What is needed:
Among the lines below, take the one holding "đào cam KM-02", the one holding "Gsm Aktif Değil", and all lines between them. Set them down exactly.

++++++++++

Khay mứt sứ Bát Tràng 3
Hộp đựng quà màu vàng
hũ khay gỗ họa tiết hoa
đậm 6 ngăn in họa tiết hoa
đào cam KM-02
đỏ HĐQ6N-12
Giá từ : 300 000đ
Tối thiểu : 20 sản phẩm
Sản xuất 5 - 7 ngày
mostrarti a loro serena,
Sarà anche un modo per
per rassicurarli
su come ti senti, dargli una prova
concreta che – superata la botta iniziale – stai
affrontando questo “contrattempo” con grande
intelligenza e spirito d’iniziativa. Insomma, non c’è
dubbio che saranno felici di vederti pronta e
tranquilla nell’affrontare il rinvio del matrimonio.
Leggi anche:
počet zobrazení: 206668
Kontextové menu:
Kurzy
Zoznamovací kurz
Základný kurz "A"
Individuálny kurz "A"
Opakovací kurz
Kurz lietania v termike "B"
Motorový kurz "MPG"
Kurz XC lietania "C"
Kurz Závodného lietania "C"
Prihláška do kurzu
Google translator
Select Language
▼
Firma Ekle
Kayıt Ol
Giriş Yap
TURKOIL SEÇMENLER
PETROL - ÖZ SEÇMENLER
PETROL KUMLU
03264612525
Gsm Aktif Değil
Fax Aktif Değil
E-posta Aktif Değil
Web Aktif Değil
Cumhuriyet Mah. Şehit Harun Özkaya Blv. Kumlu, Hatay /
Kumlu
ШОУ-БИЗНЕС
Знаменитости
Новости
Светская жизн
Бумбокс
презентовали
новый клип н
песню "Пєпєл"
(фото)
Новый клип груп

++++++++++

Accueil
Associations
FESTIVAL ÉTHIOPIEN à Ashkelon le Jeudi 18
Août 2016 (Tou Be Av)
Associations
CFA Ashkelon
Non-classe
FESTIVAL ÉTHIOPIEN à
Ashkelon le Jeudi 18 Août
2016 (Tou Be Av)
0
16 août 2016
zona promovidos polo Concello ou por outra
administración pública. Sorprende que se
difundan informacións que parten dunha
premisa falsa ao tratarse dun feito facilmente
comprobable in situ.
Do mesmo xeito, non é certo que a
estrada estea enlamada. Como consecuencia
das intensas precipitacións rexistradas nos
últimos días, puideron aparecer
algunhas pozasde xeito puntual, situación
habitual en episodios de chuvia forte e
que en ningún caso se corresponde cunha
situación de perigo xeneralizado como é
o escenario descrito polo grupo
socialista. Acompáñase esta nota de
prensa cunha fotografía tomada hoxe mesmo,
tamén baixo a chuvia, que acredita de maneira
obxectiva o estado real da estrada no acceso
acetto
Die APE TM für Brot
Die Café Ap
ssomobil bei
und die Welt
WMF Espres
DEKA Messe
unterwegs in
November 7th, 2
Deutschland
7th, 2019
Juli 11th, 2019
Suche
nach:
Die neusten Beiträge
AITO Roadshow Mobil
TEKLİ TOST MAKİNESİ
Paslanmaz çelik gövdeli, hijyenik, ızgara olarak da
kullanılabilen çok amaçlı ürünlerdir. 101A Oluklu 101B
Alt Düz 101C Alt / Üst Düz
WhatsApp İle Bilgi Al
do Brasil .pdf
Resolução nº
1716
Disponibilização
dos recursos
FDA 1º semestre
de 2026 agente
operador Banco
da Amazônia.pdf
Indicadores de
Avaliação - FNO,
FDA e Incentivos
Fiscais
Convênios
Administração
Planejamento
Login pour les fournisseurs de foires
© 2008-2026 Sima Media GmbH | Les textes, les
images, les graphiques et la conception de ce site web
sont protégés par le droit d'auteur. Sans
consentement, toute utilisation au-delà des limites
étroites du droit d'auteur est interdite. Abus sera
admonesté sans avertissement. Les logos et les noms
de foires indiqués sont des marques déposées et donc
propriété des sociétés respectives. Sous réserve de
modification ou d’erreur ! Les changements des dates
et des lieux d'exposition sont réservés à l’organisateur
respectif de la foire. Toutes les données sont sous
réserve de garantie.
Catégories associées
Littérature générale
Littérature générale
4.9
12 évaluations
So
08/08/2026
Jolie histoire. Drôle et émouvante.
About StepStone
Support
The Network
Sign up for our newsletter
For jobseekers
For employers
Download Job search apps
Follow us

++++++++++

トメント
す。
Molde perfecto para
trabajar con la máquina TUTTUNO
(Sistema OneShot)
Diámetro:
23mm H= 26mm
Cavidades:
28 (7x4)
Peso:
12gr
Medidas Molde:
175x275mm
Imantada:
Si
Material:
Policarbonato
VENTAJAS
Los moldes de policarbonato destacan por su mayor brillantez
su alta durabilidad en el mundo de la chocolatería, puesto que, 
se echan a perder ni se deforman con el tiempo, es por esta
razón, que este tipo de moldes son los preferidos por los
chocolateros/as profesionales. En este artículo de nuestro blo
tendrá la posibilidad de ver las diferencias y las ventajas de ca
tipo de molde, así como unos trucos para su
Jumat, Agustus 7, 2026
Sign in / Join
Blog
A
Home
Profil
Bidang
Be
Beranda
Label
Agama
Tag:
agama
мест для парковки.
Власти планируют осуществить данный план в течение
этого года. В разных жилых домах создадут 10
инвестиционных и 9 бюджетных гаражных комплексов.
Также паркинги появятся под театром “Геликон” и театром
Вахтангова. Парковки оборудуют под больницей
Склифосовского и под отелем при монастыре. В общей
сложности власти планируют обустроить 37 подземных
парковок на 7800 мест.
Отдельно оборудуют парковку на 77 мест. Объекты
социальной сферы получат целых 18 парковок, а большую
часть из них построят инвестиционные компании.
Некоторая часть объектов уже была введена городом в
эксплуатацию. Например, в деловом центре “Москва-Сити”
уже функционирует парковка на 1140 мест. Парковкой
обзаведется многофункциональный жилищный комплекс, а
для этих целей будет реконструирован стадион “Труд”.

++++++++++

Exercise answer:
đào cam KM-02
đỏ HĐQ6N-12
Giá từ : 300 000đ
Tối thiểu : 20 sản phẩm
Sản xuất 5 - 7 ngày
mostrarti a loro serena,
Sarà anche un modo per
per rassicurarli
su come ti senti, dargli una prova
concreta che – superata la botta iniziale – stai
affrontando questo “contrattempo” con grande
intelligenza e spirito d’iniziativa. Insomma, non c’è
dubbio che saranno felici di vederti pronta e
tranquilla nell’affrontare il rinvio del matrimonio.
Leggi anche:
počet zobrazení: 206668
Kontextové menu:
Kurzy
Zoznamovací kurz
Základný kurz "A"
Individuálny kurz "A"
Opakovací kurz
Kurz lietania v termike "B"
Motorový kurz "MPG"
Kurz XC lietania "C"
Kurz Závodného lietania "C"
Prihláška do kurzu
Google translator
Select Language
▼
Firma Ekle
Kayıt Ol
Giriş Yap
TURKOIL SEÇMENLER
PETROL - ÖZ SEÇMENLER
PETROL KUMLU
03264612525
Gsm Aktif Değil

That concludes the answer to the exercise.